Closed FeiZou closed 1 year ago
Hudi has bulk_insert to assist in doing a bulk load of data into hudi ( "hoodie.datasource.write.operation" = "bulk_insert"). And bulk_insert has row writer path which is more performant as well. ("hoodie.datasource.write.row.writer.enable" = "true") You can define diff sort modes during bulk_insert. NONE, GLOBAL_SORT, (default) PARTITION_SORT Sorting is based on {partitionpath + record key}
("hoodie.bulkinsert.sort.mode")
Let me know how it goes. Once you are done w/ bulk load (bulk_insert), you can start using upserts for other incremental ingests.

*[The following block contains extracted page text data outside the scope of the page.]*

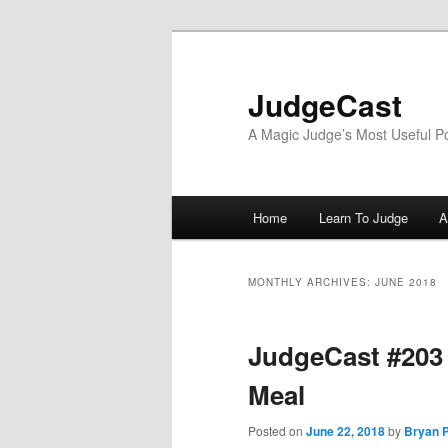
Skip
Skip
to
to
primary
secondary
JudgeCast
content
content
A Magic Judge’s Most Useful P
Main
Home
Learn To Judge
A
menu
MONTHLY ARCHIVES:
JUNE 2018
JudgeCast #203 
Meal
Posted on
June 22, 2018
by
Bryan P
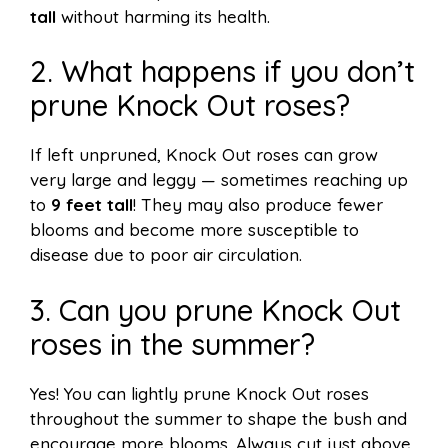
tall
without harming its health.
2. What happens if you don’t
prune Knock Out roses?
If left unpruned, Knock Out roses can grow
very large and leggy — sometimes reaching up
to
9 feet tall
! They may also produce fewer
blooms and become more susceptible to
disease due to poor air circulation.
3. Can you prune Knock Out
roses in the summer?
Yes! You can lightly prune Knock Out roses
throughout the summer to shape the bush and
encourage more blooms. Always cut just above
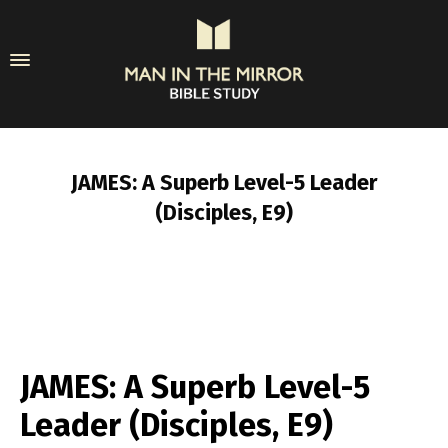
JAMES: A Superb Level-5 Leader
(Disciples, E9)
JAMES: A Superb Level-5
Leader (Disciples, E9)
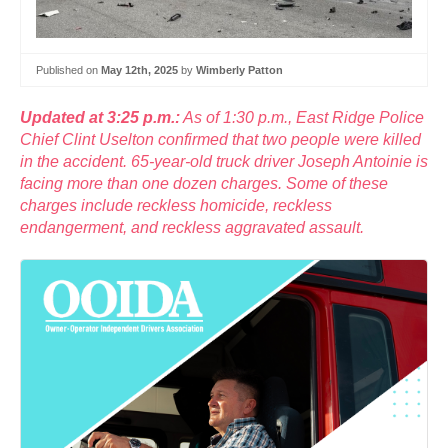
Published on
May 12th, 2025
by
Wimberly Patton
Updated at 3:25 p.m.:
As of 1:30 p.m., East Ridge Police
Chief Clint Uselton confirmed that two people were killed
in the accident. 65-year-old truck driver Joseph Antoinie is
facing more than one dozen charges. Some of these
charges include reckless homicide, reckless
endangerment, and reckless aggravated assault.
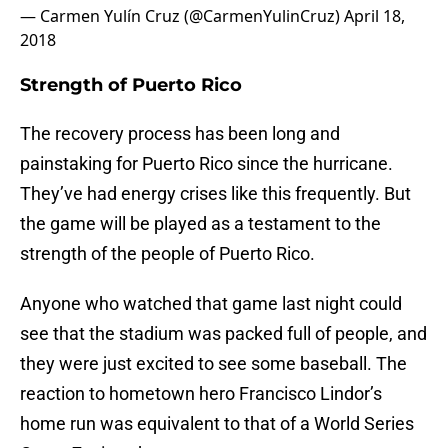
— Carmen Yulín Cruz (@CarmenYulinCruz)
April 18,
2018
Strength of Puerto Rico
The recovery process has been long and
painstaking for Puerto Rico since the hurricane.
They’ve had energy crises like this frequently. But
the game will be played as a testament to the
strength of the people of Puerto Rico.
Anyone who watched that game last night could
see that the stadium was packed full of people, and
they were just excited to see some baseball. The
reaction to hometown hero Francisco Lindor’s
home run was equivalent to that of a World Series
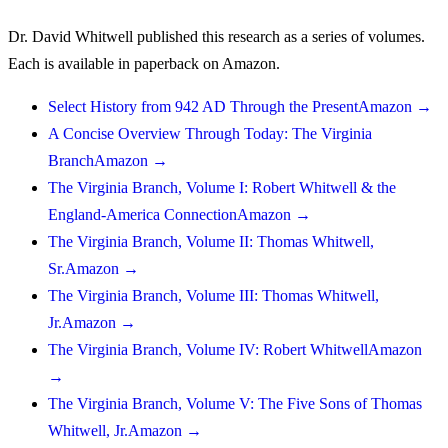
Dr. David Whitwell published this research as a series of volumes.
Each is available in paperback on Amazon.
Select History from 942 AD Through the Present
Amazon →
A Concise Overview Through Today: The Virginia
Branch
Amazon →
The Virginia Branch, Volume I: Robert Whitwell & the
England-America Connection
Amazon →
The Virginia Branch, Volume II: Thomas Whitwell,
Sr.
Amazon →
The Virginia Branch, Volume III: Thomas Whitwell,
Jr.
Amazon →
The Virginia Branch, Volume IV: Robert Whitwell
Amazon
→
The Virginia Branch, Volume V: The Five Sons of Thomas
Whitwell, Jr.
Amazon →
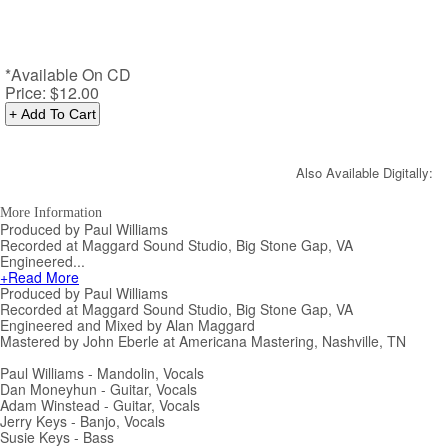
*Available On CD
Price:
$12.00
Also Available Digitally:
More Information
Produced by Paul Williams
Recorded at Maggard Sound Studio, Big Stone Gap, VA
Engineered...
+Read More
Produced by Paul Williams
Recorded at Maggard Sound Studio, Big Stone Gap, VA
Engineered and Mixed by Alan Maggard
Mastered by John Eberle at Americana Mastering, Nashville, TN
Paul Williams - Mandolin, Vocals
Dan Moneyhun - Guitar, Vocals
Adam Winstead - Guitar, Vocals
Jerry Keys - Banjo, Vocals
Susie Keys - Bass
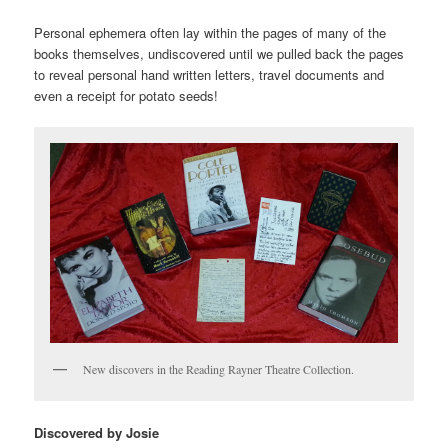
Personal ephemera often lay within the pages of many of the
books themselves, undiscovered until we pulled back the pages
to reveal personal hand written letters, travel documents and
even a receipt for potato seeds!
New discovers in the Reading Rayner Theatre Collection.
Discovered by Josie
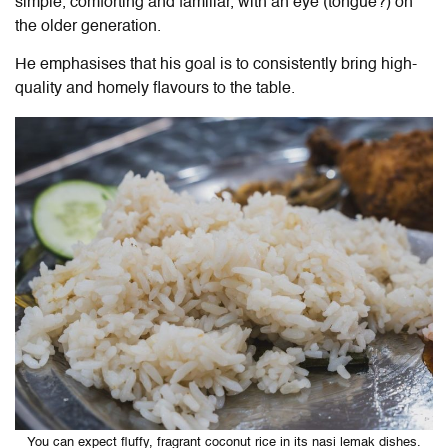
simple, comforting and familiar, with an eye (tongue?) on
the older generation.
He emphasises that his goal is to consistently bring high-
quality and homely flavours to the table.
You can expect fluffy, fragrant coconut rice in its nasi lemak dishes.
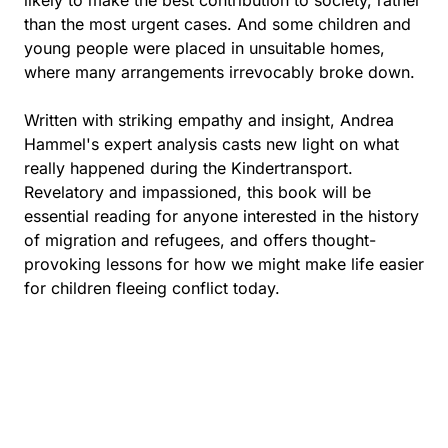
than the most urgent cases. And some children and
young people were placed in unsuitable homes,
where many arrangements irrevocably broke down.
Written with striking empathy and insight, Andrea
Hammel's expert analysis casts new light on what
really happened during the Kindertransport.
Revelatory and impassioned, this book will be
essential reading for anyone interested in the history
of migration and refugees, and offers thought-
provoking lessons for how we might make life easier
for children fleeing conflict today.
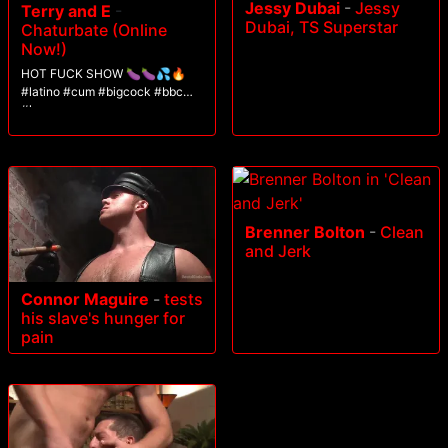
Jessy Dubai
-
Jessy
Terry and E
-
Dubai, TS Superstar
Chaturbate (Online
Now!)
HOT FUCK SHOW 🍆🍆💦🔥
#latino #cum #bigcock #bbc
#lovense
Brenner Bolton
-
Clean
and Jerk
Connor Maguire
-
tests
his slave's hunger for
pain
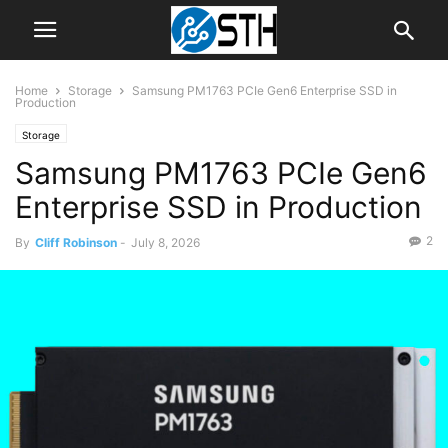
Home
Storage
Samsung PM1763 PCIe Gen6 Enterprise SSD in
Production
Storage
Samsung PM1763 PCIe Gen6
Enterprise SSD in Production
2
By
Cliff Robinson
-
July 8, 2026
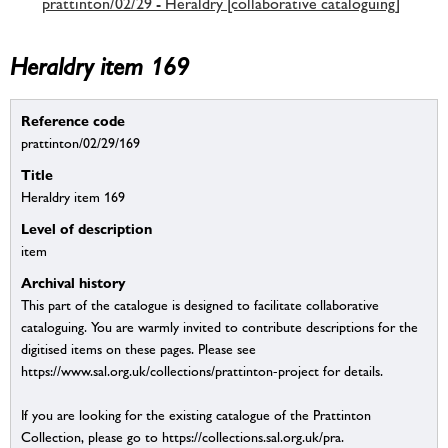
prattinton/02/29 - Heraldry [collaborative cataloguing]
Heraldry item 169
Reference code
prattinton/02/29/169
Title
Heraldry item 169
Level of description
item
Archival history
This part of the catalogue is designed to facilitate collaborative
cataloguing. You are warmly invited to contribute descriptions for the
digitised items on these pages. Please see
https://www.sal.org.uk/collections/prattinton-project for details.
If you are looking for the existing catalogue of the Prattinton
Collection, please go to https://collections.sal.org.uk/pra.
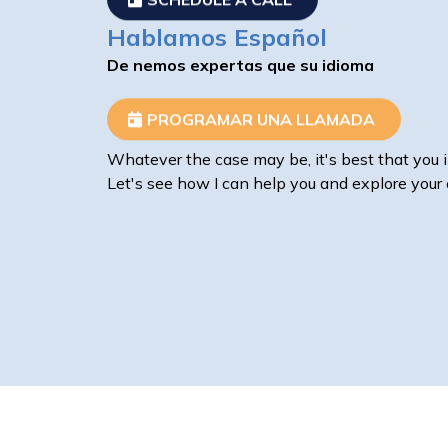
Hablamos Español
De nemos expertas que su idioma
PROGRAMAR UNA LLAMADA
Whatever the case may be, it's best that you i
Let's see how I can help you and explore your 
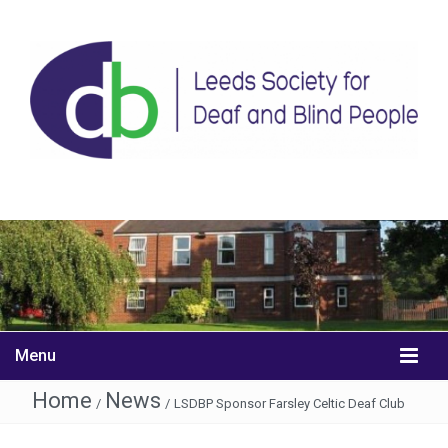
Menu
Home
News
/
/
LSDBP Sponsor Farsley Celtic Deaf Club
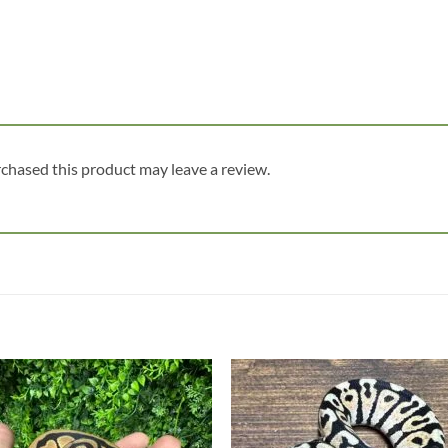
chased this product may leave a review.
Add to
Add
wishlist
wish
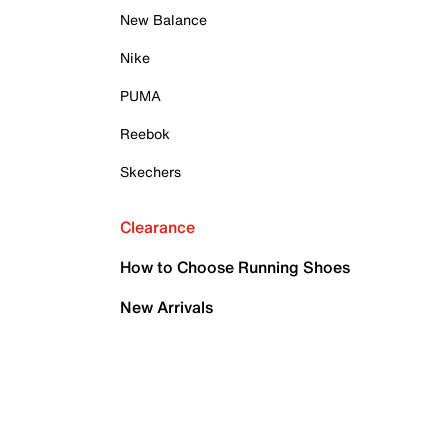
New Balance
Nike
PUMA
Reebok
Skechers
Clearance
How to Choose Running Shoes
New Arrivals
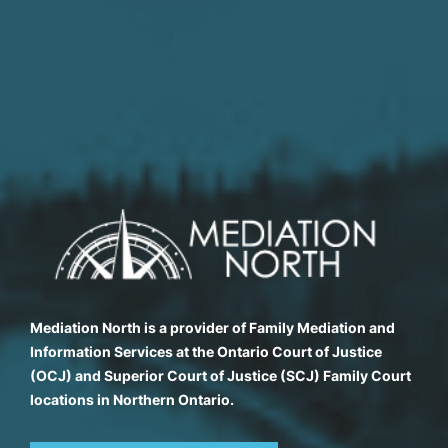
Mediation North is a provider of Family Mediation and
Information Services at the Ontario Court of Justice
(OCJ) and Superior Court of Justice (SCJ) Family Court
locations in Northern Ontario.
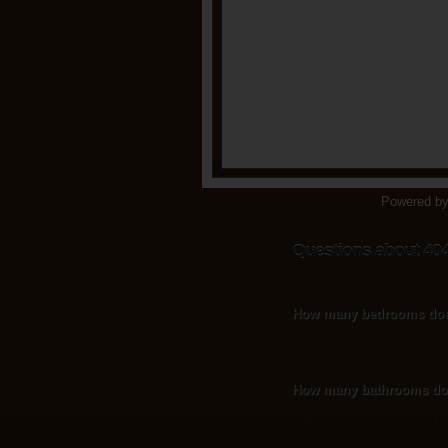
Powered b
Questions about 40
Listing information updated Augu
How many bedrooms doe
4040 Eaglebend Dr has 4 b
How many bathrooms doe
4040 Eaglebend Dr has 5 ba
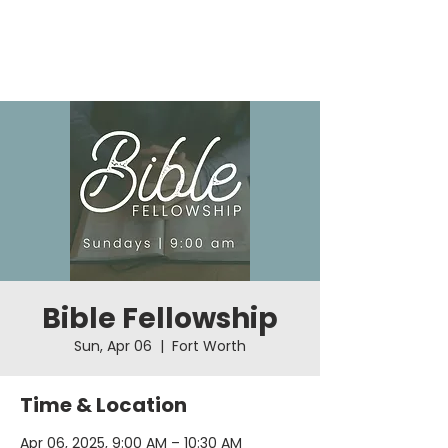
Bible Fellowship
Sun, Apr 06
  |  
Fort Worth
Time & Location
Apr 06, 2025, 9:00 AM – 10:30 AM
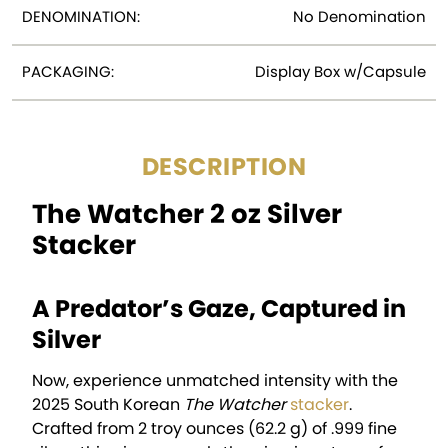
DENOMINATION:
No Denomination
PACKAGING:
Display Box w/Capsule
DESCRIPTION
The Watcher 2 oz Silver
Stacker
A Predator’s Gaze, Captured in
Silver
Now, experience unmatched intensity with the
2025 South Korean
The Watcher
stacker
.
Crafted from 2 troy ounces (62.2 g) of .999 fine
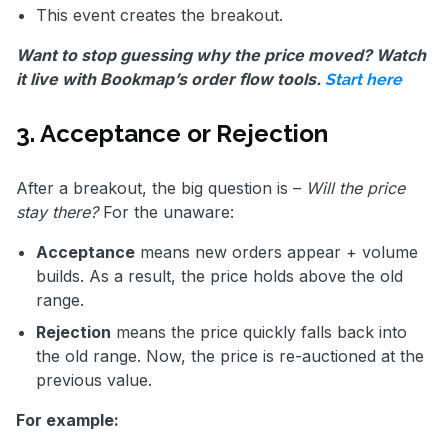
This event creates the breakout.
Want to stop guessing why the price moved? Watch
it live with Bookmap’s order flow tools.
Start here
3. Acceptance or Rejection
After a breakout, the big question is –
Will the price
stay there?
For the unaware:
Acceptance
means new orders appear + volume
builds. As a result, the price holds above the old
range.
Rejection
means the price quickly falls back into
the old range. Now, the price is re-auctioned at the
previous value.
For example:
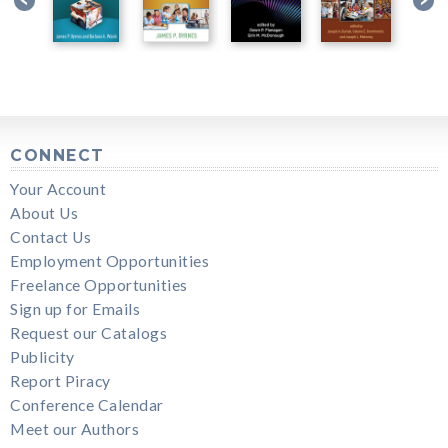
CONNECT
Your Account
About Us
Contact Us
Employment Opportunities
Freelance Opportunities
Sign up for Emails
Request our Catalogs
Publicity
Report Piracy
Conference Calendar
Meet our Authors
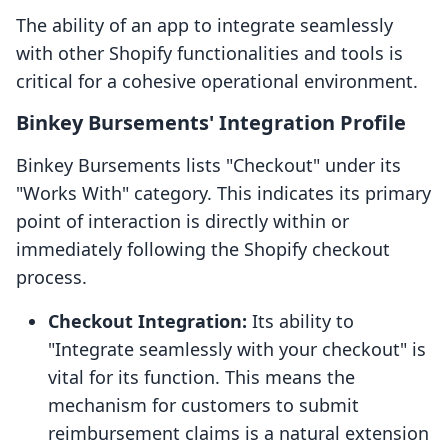
The ability of an app to integrate seamlessly
with other Shopify functionalities and tools is
critical for a cohesive operational environment.
Binkey Bursements' Integration Profile
Binkey Bursements lists "Checkout" under its
"Works With" category. This indicates its primary
point of interaction is directly within or
immediately following the Shopify checkout
process.
Checkout Integration:
Its ability to
"Integrate seamlessly with your checkout" is
vital for its function. This means the
mechanism for customers to submit
reimbursement claims is a natural extension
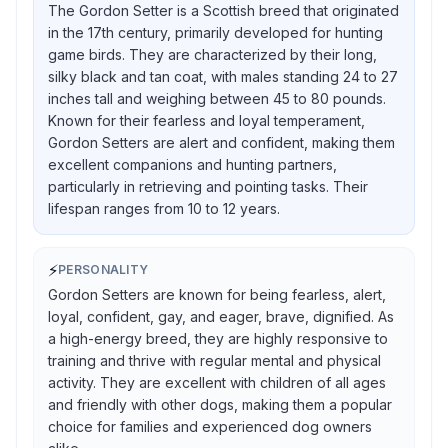
The Gordon Setter is a Scottish breed that originated
in the 17th century, primarily developed for hunting
game birds. They are characterized by their long,
silky black and tan coat, with males standing 24 to 27
inches tall and weighing between 45 to 80 pounds.
Known for their fearless and loyal temperament,
Gordon Setters are alert and confident, making them
excellent companions and hunting partners,
particularly in retrieving and pointing tasks. Their
lifespan ranges from 10 to 12 years.
⚡
PERSONALITY
Gordon Setters are known for being fearless, alert,
loyal, confident, gay, and eager, brave, dignified. As
a high-energy breed, they are highly responsive to
training and thrive with regular mental and physical
activity. They are excellent with children of all ages
and friendly with other dogs, making them a popular
choice for families and experienced dog owners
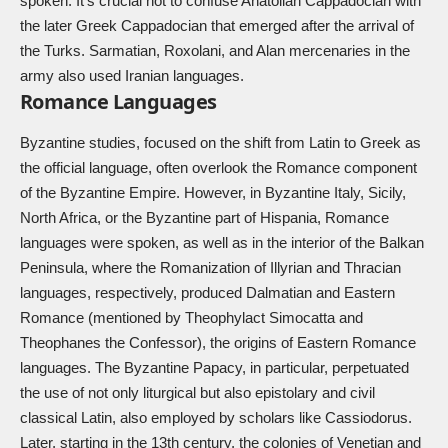
spoken. It’s crucial not to confuse Anatolian Cappadocian with
the later Greek Cappadocian that emerged after the arrival of
the Turks. Sarmatian, Roxolani, and Alan mercenaries in the
army also used Iranian languages.
Romance Languages
Byzantine studies, focused on the shift from Latin to Greek as
the official language, often overlook the Romance component
of the Byzantine Empire. However, in Byzantine Italy, Sicily,
North Africa, or the Byzantine part of Hispania, Romance
languages were spoken, as well as in the interior of the Balkan
Peninsula, where the Romanization of Illyrian and Thracian
languages, respectively, produced Dalmatian and Eastern
Romance (mentioned by Theophylact Simocatta and
Theophanes the Confessor), the origins of Eastern Romance
languages. The Byzantine Papacy, in particular, perpetuated
the use of not only liturgical but also epistolary and civil
classical Latin, also employed by scholars like Cassiodorus.
Later, starting in the 13th century, the colonies of Venetian and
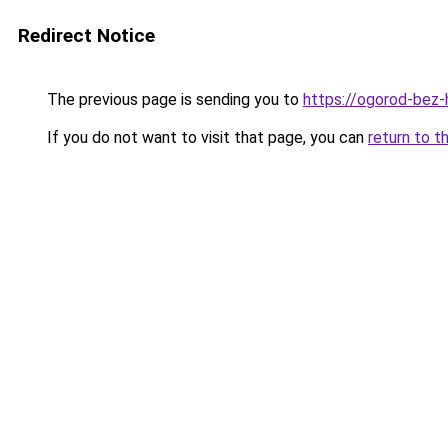
Redirect Notice
The previous page is sending you to
https://ogorod-bez-h
If you do not want to visit that page, you can
return to t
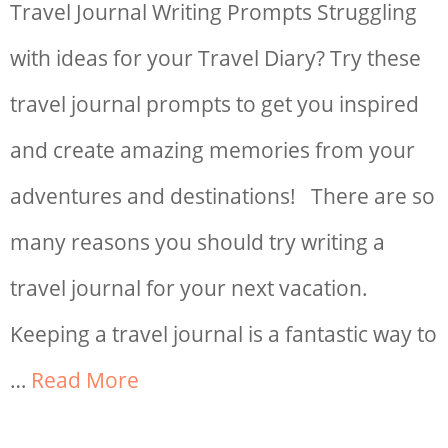
Travel Journal Writing Prompts Struggling
with ideas for your Travel Diary? Try these
travel journal prompts to get you inspired
and create amazing memories from your
adventures and destinations! There are so
many reasons you should try writing a
travel journal for your next vacation.
Keeping a travel journal is a fantastic way to
…
Read More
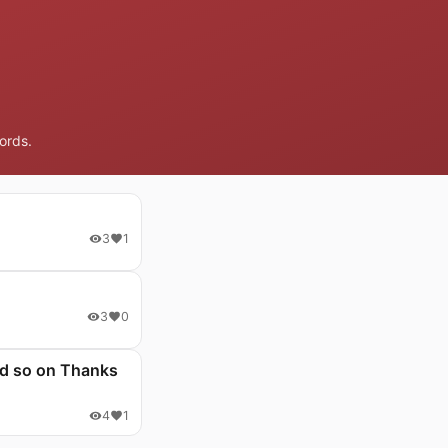
ords.
3
1
3
0
and so on Thanks
4
1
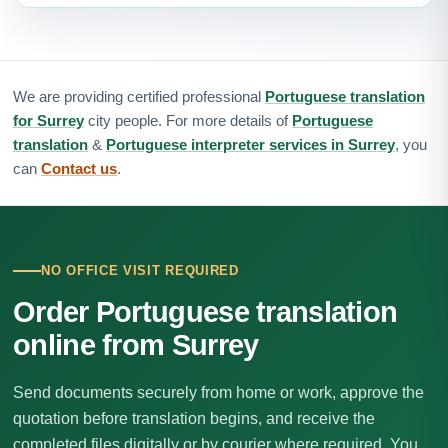
We are providing certified professional
Portuguese translation
for Surrey
city people. For more details of
Portuguese
translation
&
Portuguese interpreter services in Surrey
, you
can
Contact us
.
NO OFFICE VISIT REQUIRED
Order Portuguese translation
online from Surrey
Send documents securely from home or work, approve the
quotation before translation begins, and receive the
completed files digitally or by courier where required. You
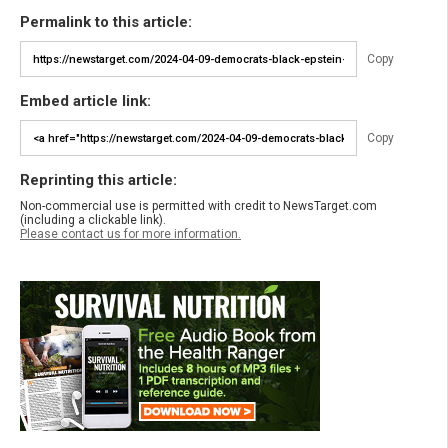
Permalink to this article:
Copy
Embed article link:
Copy
Reprinting this article:
Non-commercial use is permitted with credit to NewsTarget.com
(including a clickable link).
Please contact us for more information.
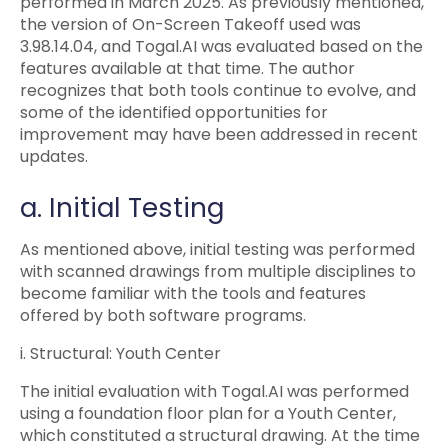
performed in March 2025. As previously mentioned,
the version of On-Screen Takeoff used was
3.98.14.04, and Togal.AI was evaluated based on the
features available at that time. The author
recognizes that both tools continue to evolve, and
some of the identified opportunities for
improvement may have been addressed in recent
updates.
a. Initial Testing
As mentioned above, initial testing was performed
with scanned drawings from multiple disciplines to
become familiar with the tools and features
offered by both software programs.
i. Structural: Youth Center
The initial evaluation with Togal.AI was performed
using a foundation floor plan for a Youth Center,
which constituted a structural drawing. At the time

@nsivabalan Sorry I didn't made it clear. The source table we are migrating contains duplicate(one PK with several different timestamps) that's why we want to use upsert
to remove the duplicate during the migration. And I have another question that should I use partitioned or non-partitioned table in this case? From reading the docs, it's saying that if I want to update records within partitioned table, I need to use globalBloomIndex
instead bloomIndex
. Not sure how partitioned table with globalBloomIndex
will perform comparing with non-partitioned table with bloomIndex
base the total data I have?
You can still dedup using bulk_insert using config ("hoodie.combine.before.insert"), but just that it will dedup among incoming records. But, if you wish to update an already existing record on hudi, then yeah upsert is the way to go. But looks like you are doing this as one time migration and so bulk_insert would work out. Once the initial migration is complete, you can start doing "upsert"s.
There is some overloaded terminologies w/ partitioned and non-partitioned dataset. Let me try to explain.
Partitioned dataset: A pair of record key and partition path forms a unique record in hudi. But here, there could be two types of indices. Regular and global. In case of regular (BLOOM/SIMPLE), there could be duplicate records found across partition path. If your incoming record is (rec1, pp1,. ....), only data within pp1 will be searched for updates and either do update or routed as inserts. Where as in case of global index, if an incoming record is (rec1, pp1, ...), all partitions will be searched for updates and updated accordingly.
And then there is non-partitioned dataset, where all record go into a single folder. NonPartitionedKeyGen. Guess this is self explanatory. This is synonymous to partitioned dataset above with just 1 partition.
Let me know if you are looking for more info.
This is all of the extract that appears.